Prompt:
All entries below are to be written out again exactly, but no picture is to be copied.

Saved data entries:
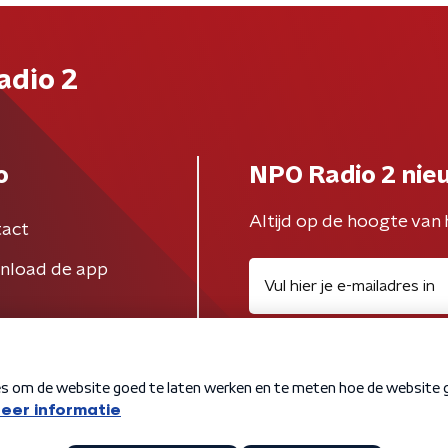
adio 2
o
NPO Radio 2 nie
Altijd op de hoogte van 
act
nload de app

Response to this exercise:
adio 2
o
NPO Radio 2 nie
Altijd op de hoogte van 
act
nload de app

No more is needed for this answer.